Advisor: Frances H. Arnold
Current Research: Engineered proteins have advanced industrial biocatalysis, medicine, therapeutics, and agriculture, bringing significant environmental benefits. Given the vastness of protein sequence space, the rarity of functionally enhanced variants, and the difficulty of developing protein functional assays, the need for robust, high-throughput screening methods is apparent. Machine learning (ML) can provide this. However, predicting protein multi-mutant function from single mutant data remains challenging due to the non-linearity of protein sequence-function relationships. To tackle this, Francesca has been compiling suitable datasets and testing different ML prediction strategies. For example, just as the meaning of a word changes depending on its context, the functionality of an amino acid depends on the context of the sequence in which it is found. Leveraging natural language processing tools and existing data, multi mutant fitness can be predicted from single mutant data and its performance is benchmarked against the baseline linear predictions.
What about biotechnology excites you? "Believing that true innovation happens when interdisciplinary science and engineering meet real-world challenges, I am excited by biotechnology as a rapidly growing field with the potential to transform society. Specifically, given the recent advancements in computation abilities and the expansion of big data, I am passionate about harnessing their power for biological engineering applications."
What are you most looking forward to as you participate in the BLP at Caltech? "Through the internship, I hope to gain relevant computational research expertise, engage in cross-department teamwork, experience different corporate cultures, and develop strong connections. Additionally, I am excited for events to explore different biotech career paths, advance management skills for leading not only talented, but also diverse, equitable, inclusive teams, and bonding with the inspiring BLP community and beyond."
Advisor: Mitchell Guttman
Current Research: Proteins are the workhorse of biological systems, yet targeting them for either discovery or therapeutics is much more challenging than targeting their nucleic acid counterparts. While more recent technologies have allowed DNA and RNA to be identified or manipulated at high-throughput levels, proteins are targeted selectively, with often only a few well characterized affinity reagents to target them with. The development of new protein affinity reagents such as antibodies is often expensive and time consuming, dependent on the inoculation of mammals against a specific antigen of interest. In the Guttman Lab, Linlin's goal is to build a platform to generate protein targeting reagents in a multiplexed, streamlined manner, using in vitro techniques that bypass the conventional use of mammals. Linlin received her undergraduate degree in Neuroscience from Wellesley College. Prior to attending Caltech, she spent two years at the Broad Institute developing a molecular tool for recording cellular activity over time.
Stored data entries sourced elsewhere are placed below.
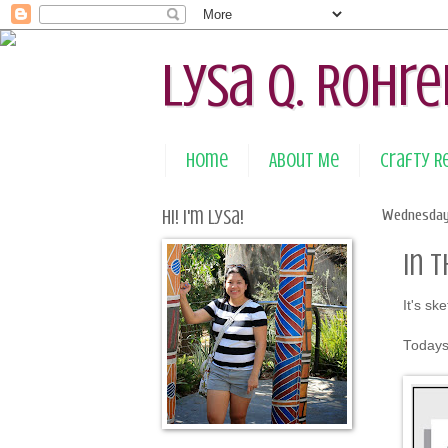
Lysa Q. Rohre
Home
About Me
Crafty 
Hi! I'm Lysa!
Wednesday
In 
It's sk
Todays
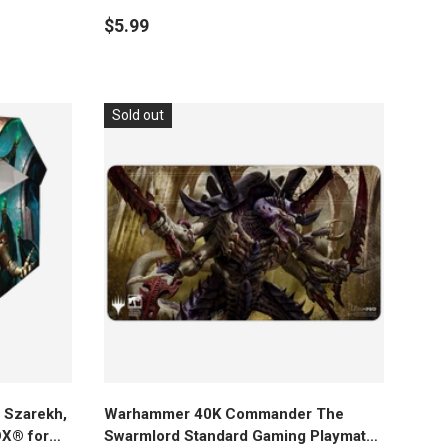
$5.99
Sold out
Add to cart
Szarekh,
Warhammer 40K Commander The
OX® for
Swarmlord Standard Gaming Playmat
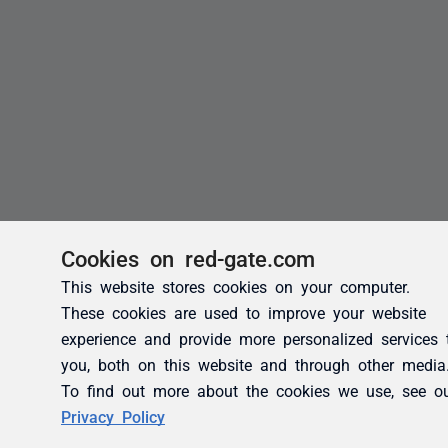
Cookies on red-gate.com
This website stores cookies on your computer.
These cookies are used to improve your website
experience and provide more personalized services 
you, both on this website and through other media
To find out more about the cookies we use, see o
Privacy Policy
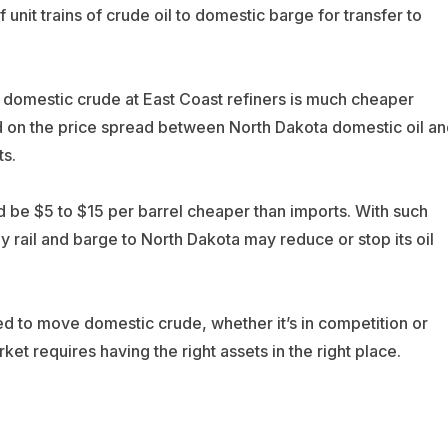
f unit trains of crude oil to domestic barge for transfer to
f domestic crude at East Coast refiners is much cheaper
d on the price spread between North Dakota domestic oil an
ts.
d be $5 to $15 per barrel cheaper than imports. With such
y rail and barge to North Dakota may reduce or stop its oil
ed to move domestic crude, whether it’s in competition or
rket requires having the right assets in the right place.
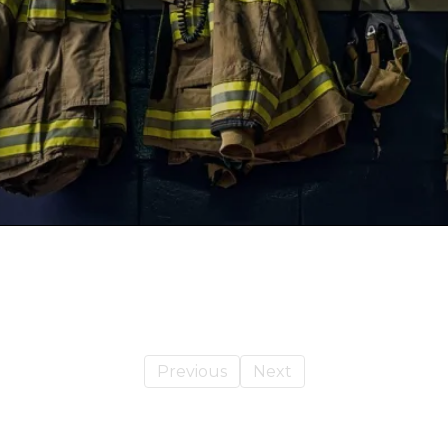
Previous
Next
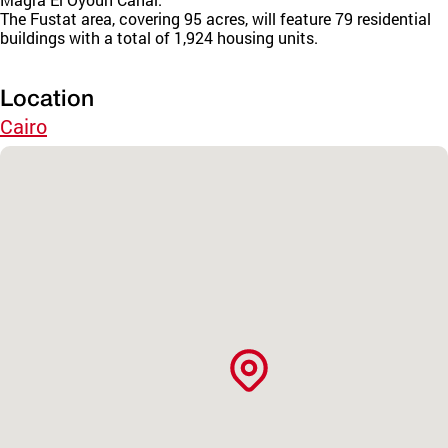
The Fustat area, covering 95 acres, will feature 79 residential
buildings with a total of 1,924 housing units.
Location
Cairo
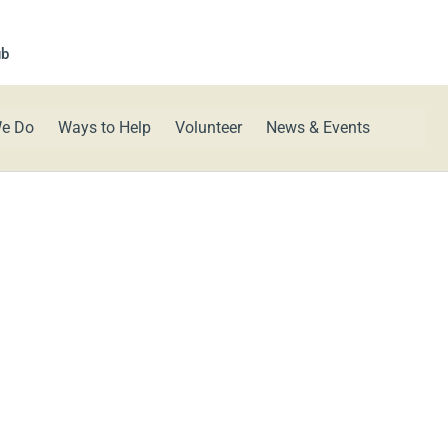
ub
e Do
Ways to Help
Volunteer
News & Events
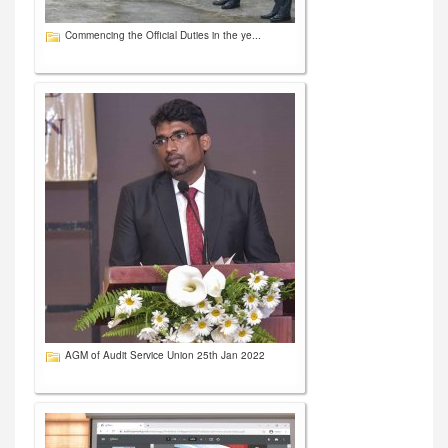
Commencing the Official Duties in the ye...
AGM of Audit Service Union 25th Jan 2022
Why did you choose Caltech? "Caltech is a place where people are passionate about the work they do. It's a small community that promotes amazing interdisciplinary collaboration and dynamic discussions about science and the world around us. I chose to come to Caltech to surround myself with the types of people I admire."
What about biotechnology excites you? "While advances in biological discovery change the knowledge we have about the world, advances in biotechnology change how we can interact with it. Building something new with the biological tools available to us can help solve high impact problems in health and sustainability, but also open new avenues to the types of questions we can ask in biological systems. The potential in biotechnology is unparalleled, and deeply exciting to me."